On 02/01/2013 02:25 AM, Pavel Machek wrote:
On Fri 2013-02-01 11:20:44, Pavel Machek wrote:
On Thu 2013-01-31 23:38:27, Phil Turmel wrote:
On 01/31/2013 10:13 PM, paul.szabo@xxxxxxxxxxxxx wrote:
[trim /] Does not that prove that PAE is broken?
Please, Paul, take *yes* for an answer. It is broken. You've received
multiple dissertations on why it is going to stay that way. Unless you
fix it yourself, and everyone seems to be politely wishing you the best
of luck with that.
It is not Paul's job to fix PAE. It is job of whoever broke it to do
so.
If it is broken with 2GB of RAM, it is clearly not the known "lowmem
starvation" issue, it is something else... and probably worth
debugging.
So, Paul, if you have time and interest... Try to find some old kernel
version where sleep test works with PAE. Hopefully there is one.
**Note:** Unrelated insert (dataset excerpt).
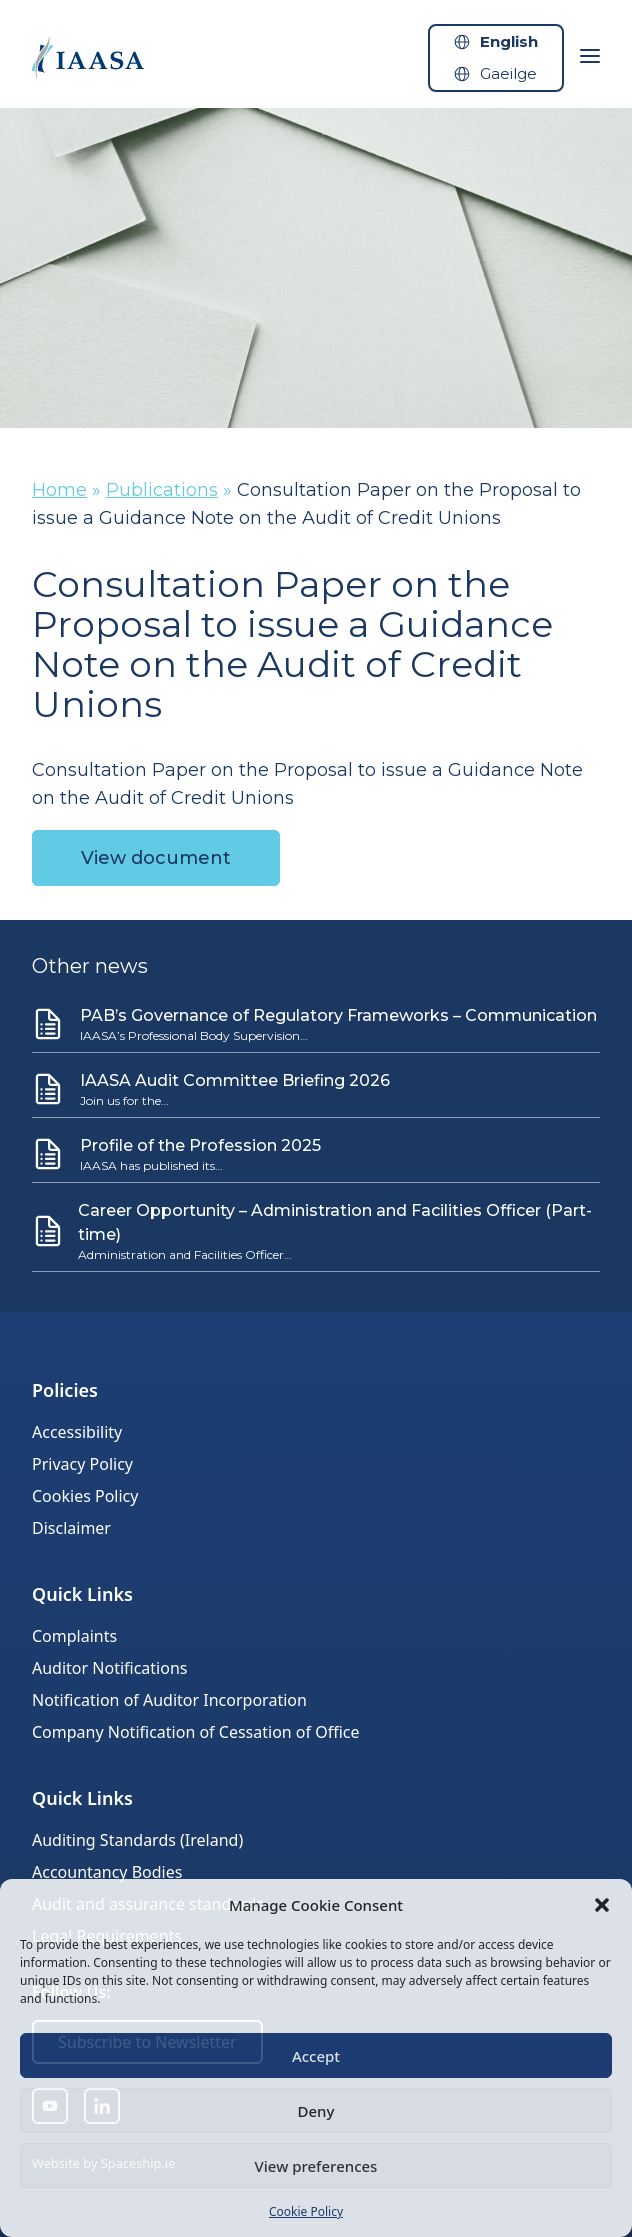 The height and width of the screenshot is (2237, 632). Describe the element at coordinates (77, 1432) in the screenshot. I see `Accessibility` at that location.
Then
do bisection... author of the patch should then fix it. (And if not,
at least you have patch you can revert.)
rjw is worth cc-ing at that point.
Ouch, and... IIRC (hpa should know for sure), PAE is neccessary for
R^X support on x86, thus getting more common, not less. If it does not
work, that's bad news.
Actually, if PAE is known broken, it should probably get marked as
such in Kconfig. That's sure to get some discussion started...
Pavel
OK, so by the time this thread gets to me there is of course no
information in it.
The vast majority of all 32-bit kernels compiled these days are PAE, so
it would seem rather odd if PAE was totally broken.
-hpa
--
H. Peter Anvin, Intel Open Source Technology Center
I work for Intel. I don't speak on their behalf.